Задремать на диване в гостиной получилось самой собой, стоило вернутся с егерского дозора где Скабиор прожужжал ей все уши про вкусную маггловскую еду из Макдональдса и упасть на теплую, мягкую ткань дивана. Гермиона пообещала купить пачку гамбургеров и картошку фри ему в следующий раз.
Она не стала думать о смешном и прозаичном факте где оборотень фанатеет от маггловской еды, сдавая волшебников магглов за пять галлеонов в Министерство магии.
Как именно в это уравнение влез Долохов полная загадка.
— Ничего, — он улыбается, пожимая плечами.
Гермиона зевает, припоминая что это квартира Долохова в Лютном переулке где в любой момент может вломится амбал под два метра ростом и кинуть заклинание, убежав со всеми ценностями.
Но этот спокоен и мил, что характерно. Может следствие уважения со стороны Стаи Грейбека, крышующего весь Лютный, но не трогающего дома корешей.
Скорее всего так, думается ей.
Тем более и Скабиор обмолвился как-то, что Стая не трогает «своих». Забавная дележка жизни ничего не скажешь.
Светлые и до зубного скрежета сахарные волшебники пытаются придумать план всея спасения, прячутся по норам скрытным как крысы. А они вольготно расположившись, царствуют и пируют пока весь мир горит.
Не это ли самое забавное?
Лицемерие с которым Альбус подходит к воспитанию избранного, тренируя его как свинью на убой, прекрасно зная возможный конец этого плана.
Никто не идеален и все по своему лицемерно жестоки.
Она кладет голову на грудь Тони, зевает сонно, прикрывая рот ладонью и щурится, высматривая стопку книг лежащую на столу в углу. Резкие, черствые линии букв непонятных и яркие корешки с названиями.
Его родной язык скорее всего.
Сухая, большая ладонь Тони по рыжим кудрям гладит, пальцами массирует кожу головы. Она закрывает глаза, улыбаясь довольно. В коридоре тикают часы мирно, размеренно.
-Тони.
— М?
— Спасибо. Мне нужен был этот перерыв.
Долохов закатывает глаза, усмехаясь и второй рукой похлопывает ее по плечу.
— Конечно мелкая. Всегда пожалуйста.
Мысли его витают на площадях революции под лозунгами о победах и смерти буржуям. Вот марширует красная армия, трубят барабаны войны и льются не переставая реки крови. Революции, революции. О как сладко ему это слово произносить, думать о нем.
Вся его жизнь сплошная революция и война, бесконечная и непрекращающаяся.
Сбежать бы далеко и надолго, скрыться под сенью берез и плакучих ив и читать стихи поэтов нового века, только на словах обсуждая бурю революции. Не на деле.
Вот он слышит крики до сорванного голоса маменьки, мат и ругань отца гвардейца и отборную брань кузины любимой. Опять Антошка сбежал из семинарии, прогуливает бездарь тупоголовый уроки. А оно ведь все нужное в жизни той простой и сладкой до истомы, все, все пригодится!

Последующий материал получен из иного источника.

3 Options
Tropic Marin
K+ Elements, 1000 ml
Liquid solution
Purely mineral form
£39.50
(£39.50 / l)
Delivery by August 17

Ах, маменька знали бы вы в своей могиле куда глуповатого Антошку занесло, в какие дебри он залез и теперь не так-то просто вылезти отсюда.
— Сколько тебе лет то, а?
Гермиона бурчит сонно, вот вот проваливаясь и видя мягкие, девчачьи сны:
— Двадцать семь.
Он почти готов провалится в бездну отчаяния, заржать басистым смехом на всю червоточину его прогнившей души. Двадцать семь! Смех да и только для такого как он думать о вечном, о желанном любому человеческому существу чувстве.
Папенька, так не хватает твоих по солдатски сильных подзатыльников, которые все мозги выбивают из черепной коробки.

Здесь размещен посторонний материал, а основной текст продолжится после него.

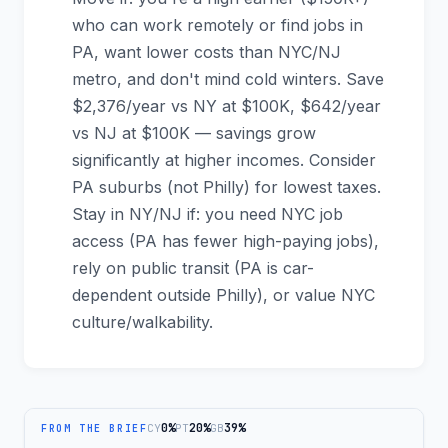
who can work remotely or find jobs in
PA, want lower costs than NYC/NJ
metro, and don't mind cold winters. Save
$2,376/year vs NY at $100K, $642/year
vs NJ at $100K — savings grow
significantly at higher incomes. Consider
PA suburbs (not Philly) for lowest taxes.
Stay in NY/NJ if: you need NYC job
access (PA has fewer high-paying jobs),
rely on public transit (PA is car-
dependent outside Philly), or value NYC
culture/walkability.
0%
20%
39%
CY
PT
GB
FROM THE BRIEF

На смех поднять его надо, дурака непутевого.
— Молодая ты для меня, мелкая, — взъерошивая ее волосы, говорит Тони.
Гермиона цыкает раздраженно, тонкими руками обнимает его и в самое сердце едва не залазает ведьма страшная. Сковырнуть бы ее как старую рану, выбросить и растоптать. Да только рука не поднимается у него. Не мягко сердечным ли он стал? Вряд-ли.
Скорее девчонка слишком упертая.
— Молчали бы, а? Мистер Долохов.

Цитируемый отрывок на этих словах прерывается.